I agree with most of the points Guest-Blogger Nicole Garnett makes in her two posts and in her excellent Michigan Law Review article on which they are based. However, I think her analysis of Chicago’s decision to avoid condemning Catholic churches in the 1950s does not prove that takers routinely avoid high subjective value properties such as homes and churches. As I explained in this earlier post analyzing her evidence, the Chicago story proves only that local governments will shy away from condemning property owned by politically powerful groups:
The Catholic Church is well-organized for political mobilization and lobbying and had extensive political connections in Chicago at the time, as Garnett notes. Moreover, as Garnett also points out, Catholics were a majority of Chicago voters at the time, and area Catholics had a very strong commitment to their local parish churches. The fact that a politically powerful church to which the majority of local voters belonged was able to resist condemnation politically does not mean that churches with less political clout will be equally successful. Similarly, the fact that Bill Gates’ mansion or George W. Bush’s ranch is unlikely to be condemned does not mean homeowners in general are not vulnerable to takings – particularly those who are poor or politically weak. Even the Catholic Church has sometimes been victimized by condemnation in areas where it is less politically influential than it was in 1950s Chicago. For example, numerous Catholic churches were condemned in the notorious 1981 Poletown case, which resulted in the forcible displacment of some 4000 people in order to build a new factory for GM….
Politically influential churches will usually be able to force the government to desist, but the politically weak are unlikely to be so fortunate.
Condemnation of churches and other houses of worship belonging to less influential religious groups are quite common, as shown by the examples cited in the Becket Fund for Religious Liberty amicus brief in the Kelo case. So too are condemnations of homes, another type of property that is often considered to have high subjective value. In the last Part of this forthcoming article, I cite data that, by conservative estimates, some 3.5-4 million people have been expelled from their homes since 1949, by federally funded “urban renewal” condemnations alone – a figure that does not include many state and local takings or pure “economic development” takings such as Poletown. Even if Nicole is right to suggest that “high subjective values may correlate with successful efforts to prevent takings,” the correlation is weak enough to allow many such condemnations to go forward.

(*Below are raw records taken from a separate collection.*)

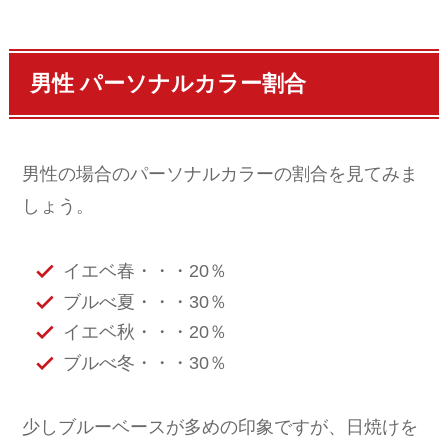
男性 パーソナルカラー割合
男性の場合のパーソナルカラーの割合を見てみま
しょう。
イエベ春・・・20％
ブルべ夏・・・30％
イエベ秋・・・20％
ブルべ冬・・・30％
少しブルーベースが多めの印象ですが、日焼けを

I am not entirely sure to what extent Nicole and I disagree about this. In her last post, she notes that “political actors are particularly responsive to cohesive, well-organized and narrowly-focused coalitions like those that characterized parish-preservation efforts” a circumstance that helps explain why the Chicago churches were so successful in resisting efforts to condemn them; as she puts it, the Chicago churches’ success in avoiding condemnation was “unsurprising.” Nicole also points out that “disorganized, politically powerless owners” are far less likely to prevail in the political process, and so may require stronger judicial protection than more powerful political actors such as the Catholic Church in Chicago. I agree with both of these points. Depending on how much emphasis she puts on them, it may turn out that there is no real disagreement between us at all. But no doubt she will set me straight if I have misinterpreted her position.
UPDATE: Nicole comments on this post here. Since she agrees that the ability of the Chicago churches to avoid condemnation is a story “more about political power than subjective value” and also notes that high subjective value does not prevent the condemnation of huge numbers of homes, churches and other similar properties, our remaining disagreements on these issues are too minor to take up space debating here. To my mind, the interesting thing about the attempted condemnation of the politically powerful Catholic churches is not that it failed, but why the normally savvy Daley machine thought they could get away with it in the first place.